Part (3)(i)(5)—Limitations on the
Deduction of Personal Interest—Investment Interest Expense (1)
• Valerie is clearly an investor in stock and her interest on the loan used to purchase the
investment stock is “investment interest” within the meaning of § 163(d)(3) and (d)(5).
• Investment interest is one of the categories of deductible interest in § 163(h)(2)(B), but
only to the extent allowed under the investment interest limitation in § 163(d).
• The theory is that many of these investments for which the loan proceeds are used receive
favorable treatment in the tax system by reason of both the realization requirement and the
capital gains tax preference in § 1(h). So, the taxpayer should not get a current ordinary deduction
for the investment interest unless he or she has net investment income for the year.
• As we discussed earlier, § 163(d)(1) allows a taxpayer to deduct investment interest only
to the extent of “net investment income,” as defined in § 163(d)(4).

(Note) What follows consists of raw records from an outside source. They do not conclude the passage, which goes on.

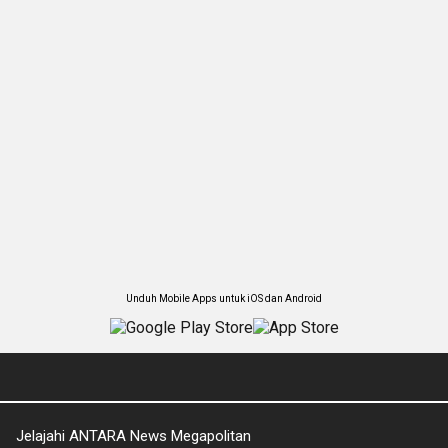
Unduh Mobile Apps untuk iOS dan Android
Jelajahi ANTARA News Megapolitan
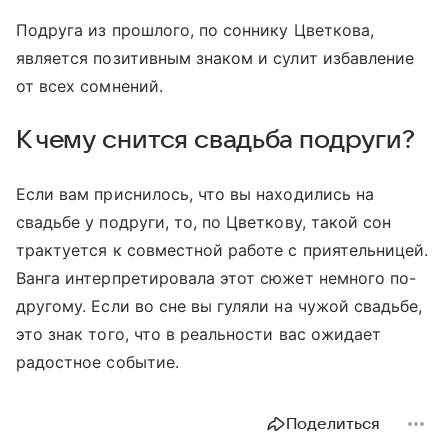
Подруга из прошлого, по соннику Цветкова,
является позитивным знаком и сулит избавление
от всех сомнений.
К чему снится свадьба подруги?
Если вам приснилось, что вы находились на
свадьбе у подруги, то, по Цветкову, такой сон
трактуется к совместной работе с приятельницей.
Ванга интерпретировала этот сюжет немного по-
другому. Если во сне вы гуляли на чужой свадьбе,
это знак того, что в реальности вас ожидает
радостное событие.
Поделиться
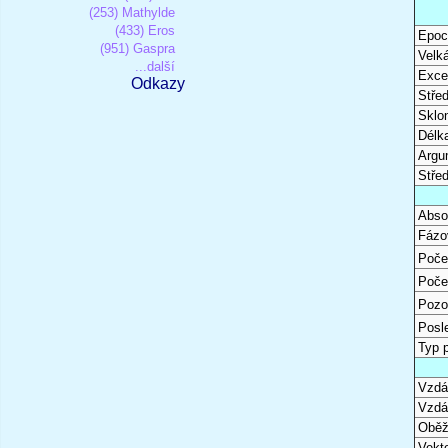
(253) Mathylde
(433) Eros
Epoc
(951) Gaspra
Velk
...další
Excen
Odkazy
Stře
Sklon
Délk
Argu
Stře
Abso
Fázo
Poče
Poče
Pozo
Posl
Typ 
Vzdál
Vzdá
Oběž
Vekto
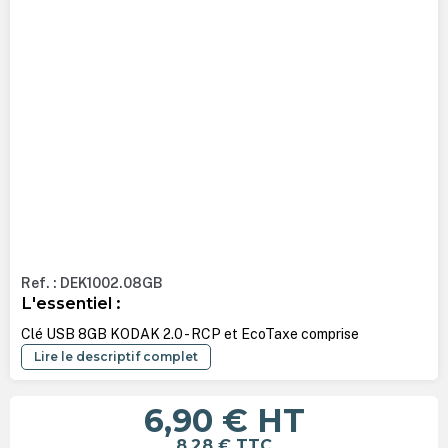
Ref. : DEK1002.08GB
L'essentiel :
Clé USB 8GB KODAK 2.0 - RCP et EcoTaxe comprise
Lire le descriptif complet
6,90 €
HT
8,28 €
TTC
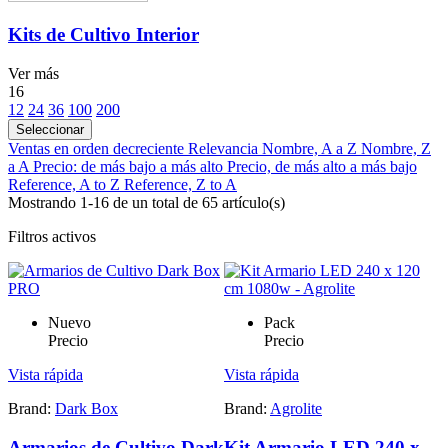
Kits de Cultivo Interior
Ver más
16
12
24
36
100
200
Seleccionar
Ventas en orden decreciente
Relevancia
Nombre, A a Z
Nombre, Z
a A
Precio: de más bajo a más alto
Precio, de más alto a más bajo
Reference, A to Z
Reference, Z to A
Mostrando 1-16 de un total de 65 artículo(s)
Filtros activos
Nuevo
Pack
Precio
Precio
Vista rápida
Vista rápida
Brand:
Dark Box
Brand:
Agrolite
Armarios de Cultivo Dark
Kit Armario LED 240 x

• Here, Valerie’s only “net investment income” is the $100 of interest income on the
savings account.
• So, § 163(d)(1) (and § 163(h)(2)(B)) would allow Valerie to deduct under § 163(a) only
$100 of the investment interest in 2021.
Part (3)(i)(5)—Limitations on the
Deduction of Personal Interest—Investment Interest Expense (2)

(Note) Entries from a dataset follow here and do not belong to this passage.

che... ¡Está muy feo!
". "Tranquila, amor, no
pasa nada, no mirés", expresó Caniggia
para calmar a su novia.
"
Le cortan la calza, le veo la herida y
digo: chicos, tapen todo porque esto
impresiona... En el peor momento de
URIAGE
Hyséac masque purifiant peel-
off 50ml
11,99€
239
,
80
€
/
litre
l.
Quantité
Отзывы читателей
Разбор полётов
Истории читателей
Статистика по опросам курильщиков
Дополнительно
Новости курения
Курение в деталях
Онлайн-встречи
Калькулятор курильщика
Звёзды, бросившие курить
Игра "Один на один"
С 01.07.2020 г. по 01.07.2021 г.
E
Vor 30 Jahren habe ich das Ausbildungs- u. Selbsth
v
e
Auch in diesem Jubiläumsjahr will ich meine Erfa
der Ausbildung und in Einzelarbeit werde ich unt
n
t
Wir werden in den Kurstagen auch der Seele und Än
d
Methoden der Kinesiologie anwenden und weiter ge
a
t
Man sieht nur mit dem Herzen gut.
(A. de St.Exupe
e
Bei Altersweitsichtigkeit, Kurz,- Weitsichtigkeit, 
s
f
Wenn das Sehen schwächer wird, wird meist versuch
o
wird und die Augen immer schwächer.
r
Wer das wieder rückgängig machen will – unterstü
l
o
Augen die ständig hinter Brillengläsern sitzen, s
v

• Valerie’s $100 deduction is an ordinary deduction, not a capital loss,
and it is a below the line, itemized deduction, but is not an MID. See
§ 67(b)(1). So § 67 does not apply to it.
• However, if, as is likely under these facts, she uses the standard deduction for
the tax year, she will get no tax benefit from this deduction.

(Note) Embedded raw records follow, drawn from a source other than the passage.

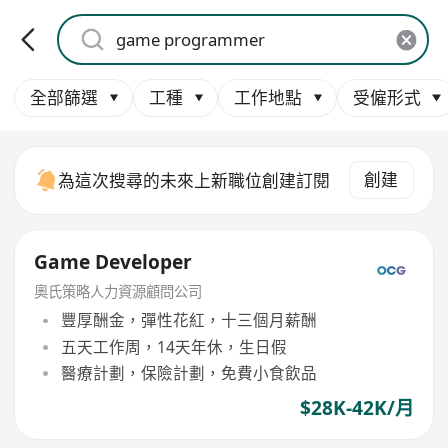
全部篩選
工種
工作地點
受僱形式
創建
為這次搜尋的未來上新職位創建訂閱
Game Developer
奧氏策略人力資源顧問公司
豐厚酬金，彈性花紅，十三個月薪酬
五天工作周，14天年休，生日假
醫療計劃，保險計劃，免費小食飲品
$28K-42K/月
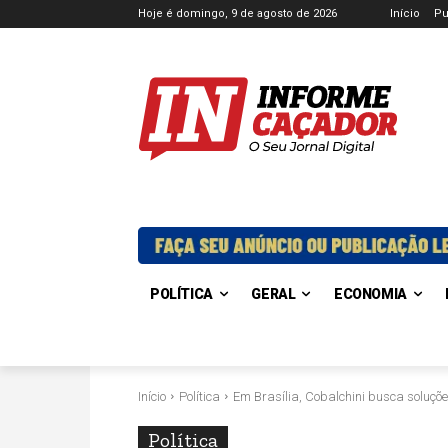
Hoje é domingo, 9 de agosto de 2026
Início
Pu
POLÍTICA
GERAL
ECONOMIA
Início
Política
Em Brasília, Cobalchini busca soluç
Política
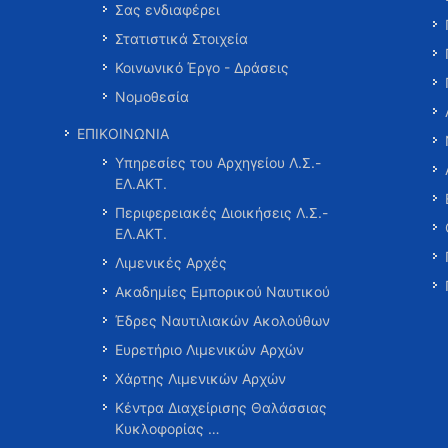
Σας ενδιαφέρει
Στατιστικά Στοιχεία
Κοινωνικό Έργο - Δράσεις
Νομοθεσία
ΕΠΙΚΟΙΝΩΝΙΑ
Υπηρεσίες του Αρχηγείου Λ.Σ.-
ΕΛ.ΑΚΤ.
Περιφερειακές Διοικήσεις Λ.Σ.-
ΕΛ.ΑΚΤ.
Λιμενικές Αρχές
Ακαδημίες Εμπορικού Ναυτικού
Έδρες Ναυτιλιακών Ακολούθων
Ευρετήριο Λιμενικών Αρχών
Χάρτης Λιμενικών Αρχών
Κέντρα Διαχείρισης Θαλάσσιας
Κυκλοφορίας …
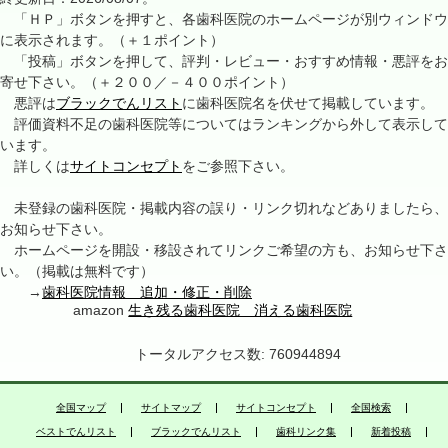
「ＨＰ」ボタンを押すと、各歯科医院のホームページが別ウィンドウ
に表示されます。（＋１ポイント）
「投稿」ボタンを押して、評判・レビュー・おすすめ情報・悪評をお
寄せ下さい。（＋２００／－４００ポイント）
悪評は
ブラックでんリスト
に歯科医院名を伏せて掲載しています。
評価資料不足の歯科医院等についてはランキングから外して表示して
います。
詳しくは
サイトコンセプト
をご参照下さい。
未登録の歯科医院・掲載内容の誤り・リンク切れなどありましたら、
お知らせ下さい。
ホームページを開設・移設されてリンクご希望の方も、お知らせ下さ
い。（掲載は無料です）
→
歯科医院情報 追加・修正・削除
amazon
生き残る歯科医院 消える歯科医院
トータルアクセス数: 760944894
全国マップ
サイトマップ
サイトコンセプト
全国検索
ベストでんリスト
ブラックでんリスト
歯科リンク集
新着投稿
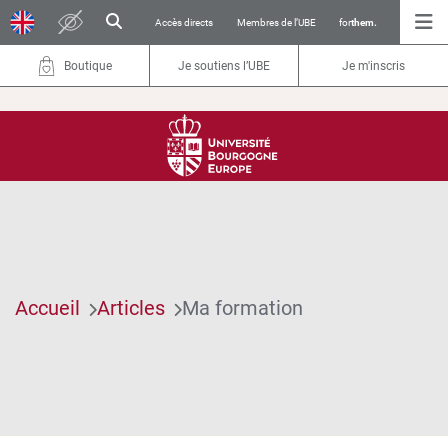
Accès directs
Membres de l’UBE
for
them.
Boutique
Je soutiens l’UBE
Je m'inscris
Accueil
Articles
Ma formation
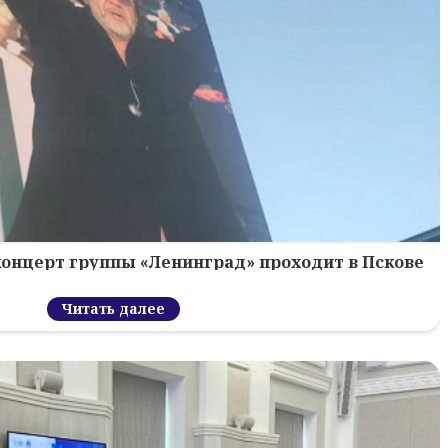
концерт группы «Ленинград» проходит в Пскове
Читать далее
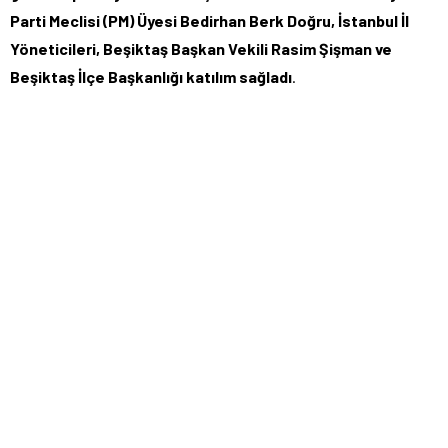
Parti Meclisi (PM) Üyesi Bedirhan Berk Doğru, İstanbul İl
Yöneticileri, Beşiktaş Başkan Vekili Rasim Şişman ve
Beşiktaş İlçe Başkanlığı katılım sağladı
.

• The remaining $900 of investment interest would be disallowed for
this year and carried forward under § 163(d)(2) to future years
indefinitely until she either is able to deduct it in a future year or any
remaining undeducted amount expires when she dies.
• This carryover provision is another statutory exception to the
“integrity of the taxable year” concept.
Part (3)(i)(5)—Limitations on the
Deduction of Personal Interest—Investment Interest Expense (3)
• Note that §§ 163(d)(4)(B)(iii) and 1(h)(2) exclude long-term capital gains from the
sale of investment assets from being included in “net investment income,” unless
the taxpayer affirmatively elects to forego the preferential capital gains rates on
such income.
• The theory is that a taxpayer should not be able to have the long-term capital
gain taxed at a preferential rate and still have it be part of net investment
income that allows a deduction of the investment interest expense.
• So, the taxpayer has to choose whether to have the gain taxed as long-term
capital gain or have it treated as investment income for purposes of the § 163(d)
limitation.
• Bottom line policy point: By deferring the deduction of an expense relating to the
production of income, this limitation is arguably inconsistent with both HaigSimons and the ability-to-pay concept.
Part (3)(i)—§ 199A Deduction for Valerie?
• Valerie’s business of being an employee of a corporation is not a qualified trade or
business for § 199A purposes. § 199A(d)(1)(B). So, no § 199A deduction for her
employee income of $100,000.
• However, her tutoring business as a sole proprietorship is a qualified trade or
business for § 199A purposes. It is a service business, but it is not a “specified
service trade or business” within the meaning of §§ 199A(d)(2) and 1202(e)(3)(A).
• So, she would get a $3,900 § 199A deduction for 20% of her net income from the
tutoring business (i.e., 20% × [$20,000 - $500 interest deduction under §§ 163(a) and
(h)(2)(A)] = $3,900)—§ 199A(b)(2)(A) and (a)(1).
• This amount is less than 20% × her pre-§ 199A taxable income of $107,050
[$120,000 - $500 + $100 – SD of $12,550 for 2021], or $21,410—§ 199A(a)(2).